[SOLVED] ARM Cortex-M4 Mutex Lock. DMB Instruction

Issue

This Content is from Stack Overflow. Question asked by J Klein

Background: CCL aka OpenMCL is a very nice, venerable, lightweight but fairly fast Common Lisp compiler. It’s an excellent match for the RPi because it runs on 32 bit models, and isn’t too memory intensive. In theory, unlike the heavier SBCL lisp compiler, it supports threads on 32 bit RPi. But it has a long-standing mutex bug.

However, this is an ARM machine language question, not a Lisp question. I’m hoping an ARM expert will read this and have an Aha! moment from a different context.

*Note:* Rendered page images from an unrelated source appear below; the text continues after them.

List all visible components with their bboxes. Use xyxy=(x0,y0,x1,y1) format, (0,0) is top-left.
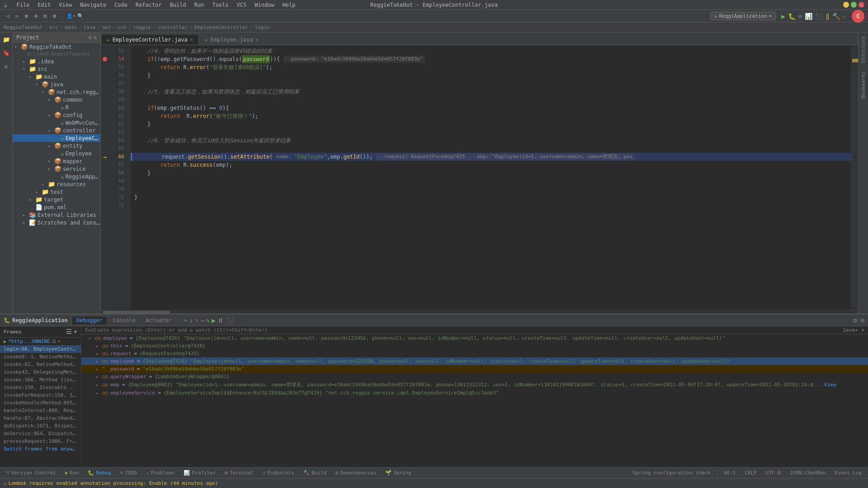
toolbar-position[interactable]: 66:1 xyxy=(721,469,739,477)
tree-item-extlibs[interactable]: ▸ 📚 External Libraries xyxy=(13,211,100,219)
frames-filter-btn[interactable]: ☰ xyxy=(66,328,72,335)
tree-item-idea[interactable]: ▸ 📁 .idea xyxy=(13,57,100,65)
debug-tab-debugger[interactable]: Debugger xyxy=(71,316,108,324)
toolbar-debug[interactable]: 🐛 Debug xyxy=(85,469,113,477)
maximize-button[interactable]: □ xyxy=(851,2,857,8)
debug-run-to-cursor[interactable]: ⇒ xyxy=(200,317,204,324)
toolbar-problems[interactable]: ⚠ Problems xyxy=(143,469,178,477)
sidebar-structure-icon[interactable]: ≡ xyxy=(1,61,11,71)
tree-item-resources[interactable]: ▸ 📁 resources xyxy=(13,180,100,188)
toolbar-build[interactable]: 🔨 Build xyxy=(301,469,329,477)
menu-vcs[interactable]: VCS xyxy=(233,1,250,9)
menu-code[interactable]: Code xyxy=(111,1,131,9)
debug-layout-btn[interactable]: ⊞ xyxy=(861,317,864,324)
tree-item-service[interactable]: ▸ 📦 service xyxy=(13,165,100,173)
toolbar-endpoints[interactable]: ⚡ Endpoints xyxy=(260,469,297,477)
tree-item-scratches[interactable]: ▸ 📝 Scratches and Consoles xyxy=(13,219,100,226)
frame-item-11[interactable]: doService:964, DispatcherS... xyxy=(0,430,81,437)
toolbar-run[interactable]: ▶ Run xyxy=(62,469,82,477)
tab-employee[interactable]: ☕ Employee.java ✕ xyxy=(199,34,264,45)
tree-item-entity[interactable]: ▸ 📦 entity xyxy=(13,142,100,150)
tree-item-r[interactable]: ☕ R xyxy=(13,103,100,111)
frame-item-4[interactable]: invoke:366, Method {java.l... xyxy=(0,376,81,384)
frame-item-1[interactable]: invoke0:-1, NativeMethods... xyxy=(0,353,81,361)
toolbar-spring-check[interactable]: Spring configuration check xyxy=(630,469,713,477)
project-settings-btn[interactable]: ⚙ xyxy=(89,34,92,41)
expression-input[interactable] xyxy=(85,327,843,333)
path-java[interactable]: java xyxy=(83,24,95,30)
run-button[interactable]: ▶ xyxy=(781,13,785,20)
nav-expand-btn[interactable]: ⊟ xyxy=(41,12,50,20)
tree-item-employee[interactable]: ☕ Employee xyxy=(13,150,100,157)
menu-tools[interactable]: Tools xyxy=(208,1,232,9)
code-content[interactable]: //4. 密码比对，如果不一致则返回密码错误的结果 if(!emp.getPas… xyxy=(131,45,852,310)
frame-item-8[interactable]: handleInternal:808, Reques... xyxy=(0,407,81,414)
debug-step-out[interactable]: ↑ xyxy=(195,317,198,324)
tree-item-employeecontroller[interactable]: ☕ EmployeeController xyxy=(13,134,100,142)
debug-tab-actuator[interactable]: Actuator xyxy=(141,316,176,324)
sidebar-structure-tab[interactable]: Structure xyxy=(859,34,867,65)
menu-refactor[interactable]: Refactor xyxy=(132,1,165,9)
var-item-querywrapper[interactable]: ▸ ○○ queryWrapper = {LambdaQueryWrapper@… xyxy=(81,373,868,380)
debug-evaluate[interactable]: ✎ xyxy=(206,317,210,324)
path-src[interactable]: src xyxy=(49,24,58,30)
frame-item-10[interactable]: doDispatch:1071, Dispatch... xyxy=(0,422,81,430)
tree-item-path[interactable]: D:\JAVA\ReggieTakeOut xyxy=(13,51,100,57)
search-icon[interactable]: 🔍 xyxy=(77,13,84,19)
menu-view[interactable]: View xyxy=(55,1,75,9)
debug-resume[interactable]: ▶ xyxy=(212,317,215,324)
tree-item-root[interactable]: ▾ 📦 ReggieTakeOut xyxy=(13,43,100,51)
frame-item-9[interactable]: handle:87, AbstractHandle... xyxy=(0,414,81,422)
thread-add-icon[interactable]: + xyxy=(58,339,61,344)
toolbar-spring[interactable]: 🌱 Spring xyxy=(382,469,414,477)
expression-lang[interactable]: Java▾ xyxy=(843,327,858,333)
tree-item-main[interactable]: ▾ 📁 main xyxy=(13,73,100,80)
frame-item-7[interactable]: invokeHandlerMethod:895... xyxy=(0,399,81,407)
tree-item-controller[interactable]: ▸ 📦 controller xyxy=(13,127,100,134)
var-item-password[interactable]: ▸ " password = "e10adc3949ba59abbe56e057… xyxy=(81,365,868,373)
var-item-emp[interactable]: ▸ ○○ emp = {Employee@9083} "Employee(id=… xyxy=(81,380,868,389)
var-item-request[interactable]: ▸ ○○ request = {RequestFacade@7425} xyxy=(81,350,868,357)
tree-item-src[interactable]: ▾ 📁 src xyxy=(13,65,100,73)
sidebar-bookmarks-tab[interactable]: Bookmarks xyxy=(859,70,867,100)
toolbar-todo[interactable]: ✎ TODO xyxy=(118,469,140,477)
user-avatar[interactable]: C xyxy=(852,10,864,23)
tree-item-config[interactable]: ▸ 📦 config xyxy=(13,111,100,119)
stop-button[interactable]: ⬛ xyxy=(815,13,823,20)
toolbar-user[interactable]: JSON:ChenMon xyxy=(787,469,828,477)
expression-dropdown[interactable]: ▾ xyxy=(861,327,864,333)
debug-settings-btn[interactable]: ⚙ xyxy=(853,317,857,324)
toolbar-encoding[interactable]: UTF-8 xyxy=(763,469,783,477)
menu-help[interactable]: Help xyxy=(279,1,299,9)
frame-item-6[interactable]: invokeForRequest:150, Invo... xyxy=(0,391,81,399)
sidebar-project-icon[interactable]: 📁 xyxy=(1,34,11,44)
coverage-button[interactable]: ⊙ xyxy=(798,13,802,20)
nav-collapse-btn[interactable]: ⊞ xyxy=(50,12,59,20)
tree-item-mapper[interactable]: ▸ 📦 mapper xyxy=(13,157,100,165)
clean-button[interactable]: ✧ xyxy=(843,13,846,20)
tab-close-emp[interactable]: ✕ xyxy=(255,37,258,42)
frame-thread[interactable]: ▶ *http...UNNING ☰ + xyxy=(0,338,81,345)
tree-item-package[interactable]: ▾ 📦 net.cch.reggie xyxy=(13,88,100,96)
debug-stop[interactable]: ⬛ xyxy=(226,317,233,324)
tab-close-ec[interactable]: ✕ xyxy=(190,37,193,42)
nav-forward-btn[interactable]: ▷ xyxy=(13,12,22,20)
tab-employeecontroller[interactable]: ☕ EmployeeController.java ✕ xyxy=(101,34,199,45)
tree-item-reggieapp[interactable]: ☕ ReggieApplication xyxy=(13,173,100,180)
var-item-employeeservice[interactable]: ▸ ○○ employeeService = {EmployeeServiceI… xyxy=(81,389,868,397)
var-item-this[interactable]: ▸ ○○ this = {EmployeeController@7428} xyxy=(81,342,868,350)
frame-item-12[interactable]: processRequest:1006, Fram... xyxy=(0,437,81,445)
path-employeecontroller[interactable]: EmployeeController xyxy=(194,24,248,30)
menu-build[interactable]: Build xyxy=(166,1,190,9)
sidebar-bookmarks-icon[interactable]: 🔖 xyxy=(1,48,11,58)
debug-pause[interactable]: ⏸ xyxy=(217,317,224,324)
toolbar-version-control[interactable]: ⌥ Version Control xyxy=(4,469,59,477)
close-button[interactable]: ✕ xyxy=(859,2,864,8)
pause-button[interactable]: ‖ xyxy=(826,13,829,20)
menu-run[interactable]: Run xyxy=(191,1,208,9)
run-config[interactable]: ☕ ReggiApplication ▾ xyxy=(710,12,776,20)
scrollbar-thumb[interactable] xyxy=(103,311,170,314)
frame-item-3[interactable]: invoke43, DelegatingMeth... xyxy=(0,368,81,376)
frame-item-2[interactable]: invoke:62, NativeMethod4... xyxy=(0,361,81,368)
debug-tab-console[interactable]: Console xyxy=(108,316,141,324)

The problem is that CCL suffers a fatal flaw on the Raspberry Pi 2 and 3 (and probably 4), as well as other ARM boards: when using threading and locking it will fail with memory corruption. The threading failure has been known for years.

I believe I isolated the issue further, to a locking failure: when a CCL thread grabs a lock (mutex), and checks to see it it owns the lock, it sometimes turns out that another thread owns the lock. Threads seem to steal each other locks, which would be fatal for garbage collection, among other things. It seems to me that information that one core has take control of a lock does not percolate through to the other cores before the other cores grab it themselves (race condition). This bug does not happen on one-core RPis, like the Pi Zero.

I’ve explored this bug in this github repo. The relevant function is (threadtest2) which spawns threads, performs locks, and checks lock ownership. I initially thought that the locking code might be a missing DMB instruction; DMB “ensures that the exclusive write is synchronized to all processors”. Thus I put DMB instructions all over the locking code (but upon looking carefully, DMB was already there in a few spots, so the original compiler author had thought of this).

In detail, I put DMBs into just about every locking routine of arm-misc.lisp called from the futex-free version of %lock-recursive-lock-ptr in l0-misc.lisp, with no luck.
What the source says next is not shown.